On September 14, 2020, the VoltBuilder server went down for several hours. The purpose of this document is to clarify what happened and what we are doing to make sure it doesn’t happen again.

It’s usual in these cases that there isn’t a single failure - one problem uncovers the next and so on. We used this failure to see where other weaknesses might exist in our processes.

The root cause was the main build server running out of space. While we have jobs in place to clear app data soon after builds are completed we found that one of our build tools was caching intermediate build products. We’ve improved our existing clean-up process to include the cached files. We’re also more closely monitoring the free space on the build server in case another anomaly crops up.

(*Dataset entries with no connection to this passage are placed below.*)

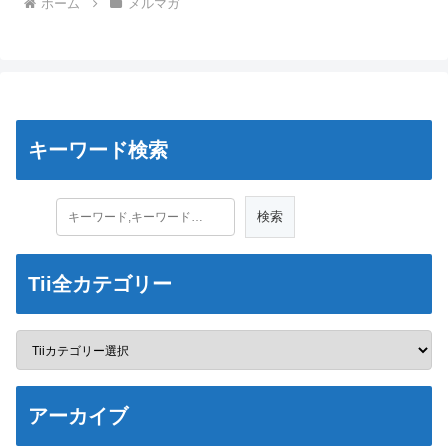
ホーム
メルマガ
キーワード検索
Tii全カテゴリー
アーカイブ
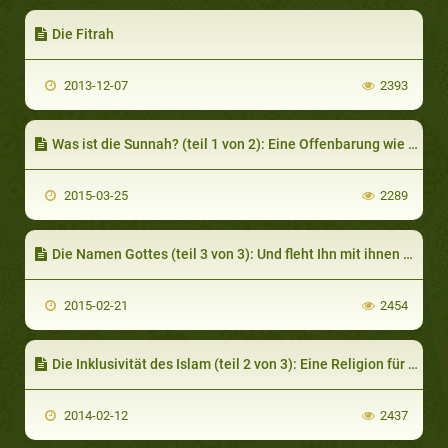
Die Fitrah
2013-12-07
2393
Was ist die Sunnah? (teil 1 von 2): Eine Offenbarung wie der Qur´an
2015-03-25
2289
Die Namen Gottes (teil 3 von 3): Und fleht Ihn mit ihnen an!
2015-02-21
2454
Die Inklusivität des Islam (teil 2 von 3): Eine Religion für die ganze Menschheit
2014-02-12
2437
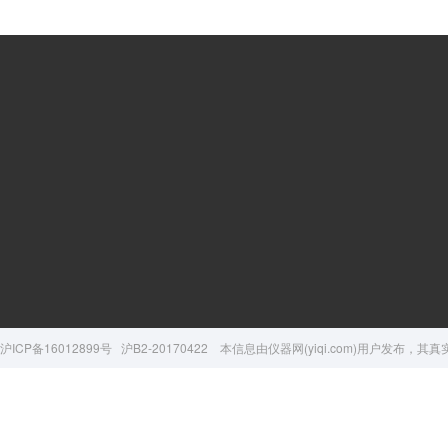
产品资讯
总有机碳TOC分析仪
内毒素检测仪
公司新闻
标准品与试剂
产品文章
TOC分析仪配件
解决方案
样品瓶
技术资料
沪ICP备16012899号
沪B2-20170422
超纯水硼Boron分析仪
本信息由
仪器网(yiqi.com)
用户发布，其真
视频资料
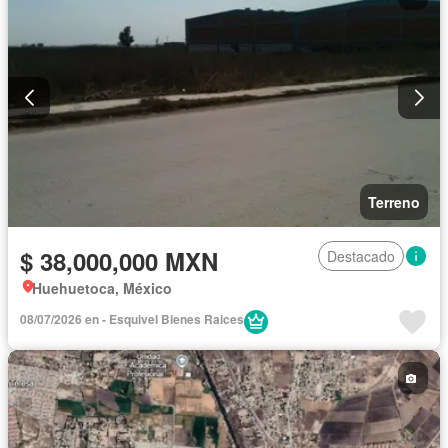
Terreno
$ 38,000,000 MXN
Destacado
Huehuetoca, México
08/07/2026 en - Esquivel Bienes Raices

Generally resolving the space issue would have solved the problem, but in this case we continued to see a number of problems with the main build server. Further investigation showed that we were experiencing a localized DNS outage. In this particular case it appears that when the host ran out of space, the network adapter settings were somehow corrupted, leaving the main build server able to access the network, but unable to resolve any DNS names. Resetting the network interface resolved this issue.

Once the DNS issue was resolved we were able to get our build infrastructure back to building apps. No submissions were lost during this time, though we did have a bit of a backlog to work through. It took about an hour: no jobs were lost.

Over the course of dealing with this outage we discovered a few other changes we’re implementing to keep VoltBuilder running smoothly and consistently. These include:

  • Making our network retry code more resilient so we can deal with a larger variety of outages, should they occur.
  • Fixing some minor bugs in our build status checking logic so that longer than average build times don’t cause unnecessary network traffic.
  • Continuing to enhance and improve out monitoring and notification so that our engineers are notified of any system anomalies so they can be resolved quickly and efficiently.

In order to make our systems resilient against such outages we will continue to expand our server infrastructure.

We are very sorry for the inconvenience this issue caused.